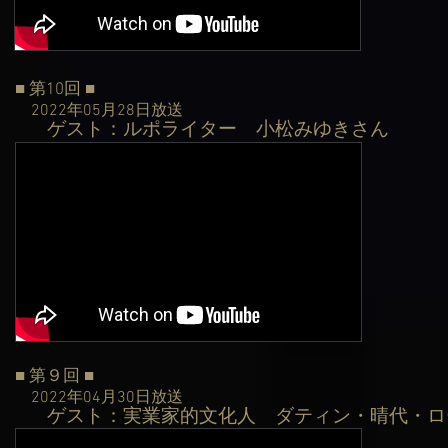
■ 第10回 ■
2022年05月28日
放送
ゲスト：ルポライター 小松みゆきさん
​
■ 第９回 ■
2022年04月30日
放送
ゲスト：実業家的文化人 ダティン・晴代・ロ
​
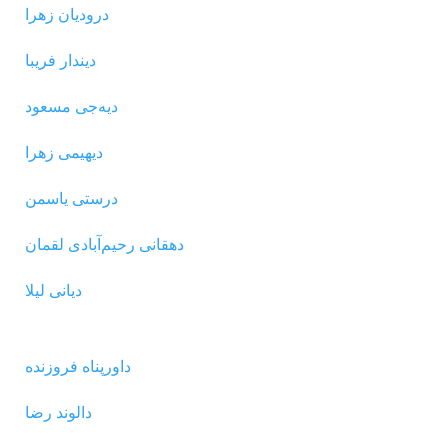
درودیان زهرا
دیندار فریبا
دیه‌جی مسعود
دیهیمی زهرا
درستی یاسمن
دهقانی رحیم‌آبادی لقمان
دیانی لیلا
داورپناه فروزنده
دالوند رضا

TASK DIRECTIONS:
Restating the data word for word is the task, and pictures are to be omitted.

TASK SOLUTION:
■ 第10回 ■
2022年05月28日
放送
ゲスト：ルポライター 小松みゆきさん
​
■ 第９回 ■
2022年04月30日
放送
ゲスト：実業家的文化人 ダティン・晴代・ロ
​
درودیان زهرا
دیندار فریبا
دیه‌جی مسعود
دیهیمی زهرا
درستی یاسمن
دهقانی رحیم‌آبادی لقمان
دیانی لیلا
داورپناه فروزنده
دالوند رضا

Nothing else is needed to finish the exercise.